## Aim of the exercise
The data is to be transcribed in full, with nothing missed.

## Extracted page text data
- - - - -
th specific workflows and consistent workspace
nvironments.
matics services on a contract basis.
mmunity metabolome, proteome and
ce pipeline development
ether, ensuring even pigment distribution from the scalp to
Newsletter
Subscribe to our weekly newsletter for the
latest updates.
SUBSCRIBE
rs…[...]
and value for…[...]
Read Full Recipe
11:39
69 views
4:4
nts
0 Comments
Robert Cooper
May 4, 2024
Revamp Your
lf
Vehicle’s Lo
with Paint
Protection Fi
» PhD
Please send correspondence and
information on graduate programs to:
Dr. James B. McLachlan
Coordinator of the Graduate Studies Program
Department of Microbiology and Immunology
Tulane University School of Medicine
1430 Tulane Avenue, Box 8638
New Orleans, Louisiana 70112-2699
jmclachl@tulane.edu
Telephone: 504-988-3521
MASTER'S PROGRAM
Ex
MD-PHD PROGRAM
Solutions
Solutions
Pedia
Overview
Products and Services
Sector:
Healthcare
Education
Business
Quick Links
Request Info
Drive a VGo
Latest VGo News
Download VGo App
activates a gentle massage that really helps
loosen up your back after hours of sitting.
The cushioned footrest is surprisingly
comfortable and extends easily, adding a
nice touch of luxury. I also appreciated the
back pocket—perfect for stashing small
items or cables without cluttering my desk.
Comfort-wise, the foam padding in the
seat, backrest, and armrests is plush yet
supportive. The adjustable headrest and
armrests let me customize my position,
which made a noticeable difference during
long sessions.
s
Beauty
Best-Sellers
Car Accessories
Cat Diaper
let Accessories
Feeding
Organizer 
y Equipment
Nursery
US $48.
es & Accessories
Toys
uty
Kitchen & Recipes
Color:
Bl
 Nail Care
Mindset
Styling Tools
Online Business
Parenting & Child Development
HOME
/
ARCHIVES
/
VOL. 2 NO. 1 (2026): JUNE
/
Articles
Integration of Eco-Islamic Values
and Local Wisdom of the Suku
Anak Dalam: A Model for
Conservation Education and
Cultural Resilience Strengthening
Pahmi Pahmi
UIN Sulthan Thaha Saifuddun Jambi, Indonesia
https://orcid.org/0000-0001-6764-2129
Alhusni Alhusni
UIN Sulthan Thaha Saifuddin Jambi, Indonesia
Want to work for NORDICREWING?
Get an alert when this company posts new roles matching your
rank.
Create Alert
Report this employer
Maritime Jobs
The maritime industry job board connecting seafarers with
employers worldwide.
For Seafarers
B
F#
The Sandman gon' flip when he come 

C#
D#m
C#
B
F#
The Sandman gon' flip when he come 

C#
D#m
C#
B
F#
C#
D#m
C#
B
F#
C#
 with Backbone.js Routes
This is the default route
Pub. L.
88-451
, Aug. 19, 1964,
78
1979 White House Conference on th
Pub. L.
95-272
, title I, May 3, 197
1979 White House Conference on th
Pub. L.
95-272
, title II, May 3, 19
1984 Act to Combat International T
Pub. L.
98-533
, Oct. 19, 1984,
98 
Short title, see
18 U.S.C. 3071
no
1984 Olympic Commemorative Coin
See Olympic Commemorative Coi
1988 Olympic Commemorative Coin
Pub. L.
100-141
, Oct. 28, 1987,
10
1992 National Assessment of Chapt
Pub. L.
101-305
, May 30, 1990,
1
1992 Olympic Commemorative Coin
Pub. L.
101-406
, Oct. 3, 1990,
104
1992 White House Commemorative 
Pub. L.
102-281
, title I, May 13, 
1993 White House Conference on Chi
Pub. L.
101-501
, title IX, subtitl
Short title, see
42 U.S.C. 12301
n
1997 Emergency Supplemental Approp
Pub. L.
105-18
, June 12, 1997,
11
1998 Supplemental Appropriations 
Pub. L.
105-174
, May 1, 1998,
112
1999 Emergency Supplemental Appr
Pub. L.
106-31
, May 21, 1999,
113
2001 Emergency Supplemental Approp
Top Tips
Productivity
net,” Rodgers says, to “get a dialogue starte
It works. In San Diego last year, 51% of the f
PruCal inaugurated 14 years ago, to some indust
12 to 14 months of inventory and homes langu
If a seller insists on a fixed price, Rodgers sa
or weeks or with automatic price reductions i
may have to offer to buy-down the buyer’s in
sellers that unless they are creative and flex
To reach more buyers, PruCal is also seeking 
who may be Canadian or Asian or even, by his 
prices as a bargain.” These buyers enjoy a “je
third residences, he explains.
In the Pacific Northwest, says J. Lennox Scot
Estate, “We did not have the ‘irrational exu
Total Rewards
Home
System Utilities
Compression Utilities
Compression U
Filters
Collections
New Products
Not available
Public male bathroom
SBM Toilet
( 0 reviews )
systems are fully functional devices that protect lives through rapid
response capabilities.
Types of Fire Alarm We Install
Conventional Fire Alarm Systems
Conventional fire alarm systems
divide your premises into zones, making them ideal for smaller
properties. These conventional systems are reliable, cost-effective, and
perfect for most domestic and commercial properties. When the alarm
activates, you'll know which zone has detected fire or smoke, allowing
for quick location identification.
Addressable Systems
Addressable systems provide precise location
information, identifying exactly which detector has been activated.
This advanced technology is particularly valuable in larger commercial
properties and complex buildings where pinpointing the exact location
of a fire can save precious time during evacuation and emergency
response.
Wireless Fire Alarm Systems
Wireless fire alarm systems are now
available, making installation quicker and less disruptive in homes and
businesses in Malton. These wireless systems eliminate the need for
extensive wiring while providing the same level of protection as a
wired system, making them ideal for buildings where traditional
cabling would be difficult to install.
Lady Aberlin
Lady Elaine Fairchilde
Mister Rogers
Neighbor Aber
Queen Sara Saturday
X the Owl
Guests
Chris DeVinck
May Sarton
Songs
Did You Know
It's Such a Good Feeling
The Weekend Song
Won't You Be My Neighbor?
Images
- - - - -
## Solution to this problem
th specific workflows and consistent workspace
nvironments.
matics services on a contract basis.
mmunity metabolome, proteome and
ce pipeline development
ether, ensuring even pigment distribution from the scalp to
Newsletter
Subscribe to our weekly newsletter for the
latest updates.
SUBSCRIBE
rs…[...]
and value for…[...]
Read Full Recipe
11:39
69 views
4:4
nts
0 Comments
Robert Cooper
May 4, 2024
Revamp Your
lf
Vehicle’s Lo
with Paint
Protection Fi
» PhD
Please send correspondence and
information on graduate programs to:
Dr. James B. McLachlan
Coordinator of the Graduate Studies Program
Department of Microbiology and Immunology
Tulane University School of Medicine
1430 Tulane Avenue, Box 8638
New Orleans, Louisiana 70112-2699
jmclachl@tulane.edu
Telephone: 504-988-3521
MASTER'S PROGRAM
Ex
MD-PHD PROGRAM
Solutions
Solutions
Pedia
Overview
Products and Services
Sector:
Healthcare
Education
Business
Quick Links
Request Info
Drive a VGo
Latest VGo News
Download VGo App
activates a gentle massage that really helps
loosen up your back after hours of sitting.
The cushioned footrest is surprisingly
comfortable and extends easily, adding a
nice touch of luxury. I also appreciated the
back pocket—perfect for stashing small
items or cables without cluttering my desk.
Comfort-wise, the foam padding in the
seat, backrest, and armrests is plush yet
supportive. The adjustable headrest and
armrests let me customize my position,
which made a noticeable difference during
long sessions.
s
Beauty
Best-Sellers
Car Accessories
Cat Diaper
let Accessories
Feeding
Organizer 
y Equipment
Nursery
US $48.
es & Accessories
Toys
uty
Kitchen & Recipes
Color:
Bl
 Nail Care
Mindset
Styling Tools
Online Business
Parenting & Child Development
HOME
/
ARCHIVES
/
VOL. 2 NO. 1 (2026): JUNE
/
Articles
Integration of Eco-Islamic Values
and Local Wisdom of the Suku
Anak Dalam: A Model for
Conservation Education and
Cultural Resilience Strengthening
Pahmi Pahmi
UIN Sulthan Thaha Saifuddun Jambi, Indonesia
https://orcid.org/0000-0001-6764-2129
Alhusni Alhusni
UIN Sulthan Thaha Saifuddin Jambi, Indonesia
Want to work for NORDICREWING?
Get an alert when this company posts new roles matching your
rank.
Create Alert
Report this employer
Maritime Jobs
The maritime industry job board connecting seafarers with
employers worldwide.
For Seafarers
B
F#
The Sandman gon' flip when he come 

C#
D#m
C#
B
F#
The Sandman gon' flip when he come 

C#
D#m
C#
B
F#
C#
D#m
C#
B
F#
C#
 with Backbone.js Routes
This is the default route
Pub. L.
88-451
, Aug. 19, 1964,
78
1979 White House Conference on th
Pub. L.
95-272
, title I, May 3, 197
1979 White House Conference on th
Pub. L.
95-272
, title II, May 3, 19
1984 Act to Combat International T
Pub. L.
98-533
, Oct. 19, 1984,
98 
Short title, see
18 U.S.C. 3071
no
1984 Olympic Commemorative Coin
See Olympic Commemorative Coi
1988 Olympic Commemorative Coin
Pub. L.
100-141
, Oct. 28, 1987,
10
1992 National Assessment of Chapt
Pub. L.
101-305
, May 30, 1990,
1
1992 Olympic Commemorative Coin
Pub. L.
101-406
, Oct. 3, 1990,
104
1992 White House Commemorative 
Pub. L.
102-281
, title I, May 13, 
1993 White House Conference on Chi
Pub. L.
101-501
, title IX, subtitl
Short title, see
42 U.S.C. 12301
n
1997 Emergency Supplemental Approp
Pub. L.
105-18
, June 12, 1997,
11
1998 Supplemental Appropriations 
Pub. L.
105-174
, May 1, 1998,
112
1999 Emergency Supplemental Appr
Pub. L.
106-31
, May 21, 1999,
113
2001 Emergency Supplemental Approp
Top Tips
Productivity
net,” Rodgers says, to “get a dialogue starte
It works. In San Diego last year, 51% of the f
PruCal inaugurated 14 years ago, to some indust
12 to 14 months of inventory and homes langu
If a seller insists on a fixed price, Rodgers sa
or weeks or with automatic price reductions i
may have to offer to buy-down the buyer’s in
sellers that unless they are creative and flex
To reach more buyers, PruCal is also seeking 
who may be Canadian or Asian or even, by his 
prices as a bargain.” These buyers enjoy a “je
third residences, he explains.
In the Pacific Northwest, says J. Lennox Scot
Estate, “We did not have the ‘irrational exu
Total Rewards
Home
System Utilities
Compression Utilities
Compression U
Filters
Collections
New Products
Not available
Public male bathroom
SBM Toilet
( 0 reviews )
systems are fully functional devices that protect lives through rapid
response capabilities.
Types of Fire Alarm We Install
Conventional Fire Alarm Systems
Conventional fire alarm systems
divide your premises into zones, making them ideal for smaller
properties. These conventional systems are reliable, cost-effective, and
perfect for most domestic and commercial properties. When the alarm
activates, you'll know which zone has detected fire or smoke, allowing
for quick location identification.
Addressable Systems
Addressable systems provide precise location
information, identifying exactly which detector has been activated.
This advanced technology is particularly valuable in larger commercial
properties and complex buildings where pinpointing the exact location
of a fire can save precious time during evacuation and emergency
response.
Wireless Fire Alarm Systems
Wireless fire alarm systems are now
available, making installation quicker and less disruptive in homes and
businesses in Malton. These wireless systems eliminate the need for
extensive wiring while providing the same level of protection as a
wired system, making them ideal for buildings where traditional
cabling would be difficult to install.
Lady Aberlin
Lady Elaine Fairchilde
Mister Rogers
Neighbor Aber
Queen Sara Saturday
X the Owl
Guests
Chris DeVinck
May Sarton
Songs
Did You Know
It's Such a Good Feeling
The Weekend Song
Won't You Be My Neighbor?
Images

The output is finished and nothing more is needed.